SELMA ARABACI: Şunu belirtmek gerekir gerek dünyada gerek Türkiye’de pandeminin de etkisiyle konut arzı talebe yetersiz gelmekte ve görünen odur ki, ilerleyen dönemlerde konut fiyatları daha da artacaktır. Fakat diğer yandan da Übeyt Bey’in belirttiği gibi konut kişilerin zorunlu ihtiyaçları olduğu için konut fiyatlarındaki artışa rağmen zorunlu olarak konut satın almaları gerekmektedir.

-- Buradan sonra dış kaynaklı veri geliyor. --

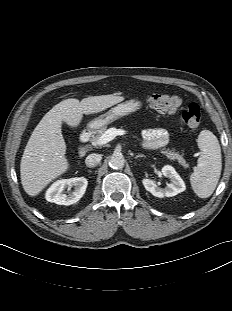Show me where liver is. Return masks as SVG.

Bu nedenle satma ve satın alma kararını ertelememeleri gerekmektedir.
Bursalılar konut tercihi yaparken en çok nelere dikkat ediyor ve karar alma süreçleri üzerinde neler etkili oluyor?
SELMA ARABACI: Öncelikle Bursa’da gayrimenkul alan kişileri iki kategoriye ayırmak gerekiyor. Birinci kategoride yaşam alanı olarak konut satın almayı tercih eden kişilerdir. Bu kişiler için kentin prestijli bölgelerinde, aileleriyle birlikte huzur içinde yaşayabilecekleri, depreme karşı dayanıklı, kaliteli malzemelerle inşa edilmiş konutları satın almayı tercih ediyorlar. İkinci grupta ise yatırımcılar gelmektedir. Bu kişiler de en güvenli yatırım aracının gayrimenkul olduğu bilinci ile kentin gelecek vaat eden bölgelerinde, güvenilir inşaat firmalarının yapmış olduğu konut projelerinden konut satın almayı tercih etmektedirler. Özellikle Dialog Türkiye yatırımcıları; bizim aracılığımızla bir gayrimenkul yatırımı yaptığı zaman, almış oldukları konutların zamanında ve sözleşmede belirtilen kalitede-donanımda inşa edileceğini ve yüksek kazançlar elde edeceği bilinciyle bizimle işbirliği içinde hareket etmektedirler.
Eklemek istedikleriniz?
ELİF KARAKURT TOSUN: Gayrimenkul sektörü hem ülke ekonomisi için önemli bir yere sahiptir hem de kişilerin yaşam alanlarının inşa edildiği bir alan olduğu için fizyolojik bir ihtiyacın da temel bir yapıtaşıdır. Dolayısıyla gayrimenkul sektöründe ticari faaliyette bulunan tüm aktörlerin bunun bilincinde olarak hareket etmesi gerekmektedir. Biz Dialog Türkiye olarak hem franchising şubelerimizle ve hem gayrimenkul danışmanlarımızla bu sorumluluk bilinci ile hareket etmekteyiz.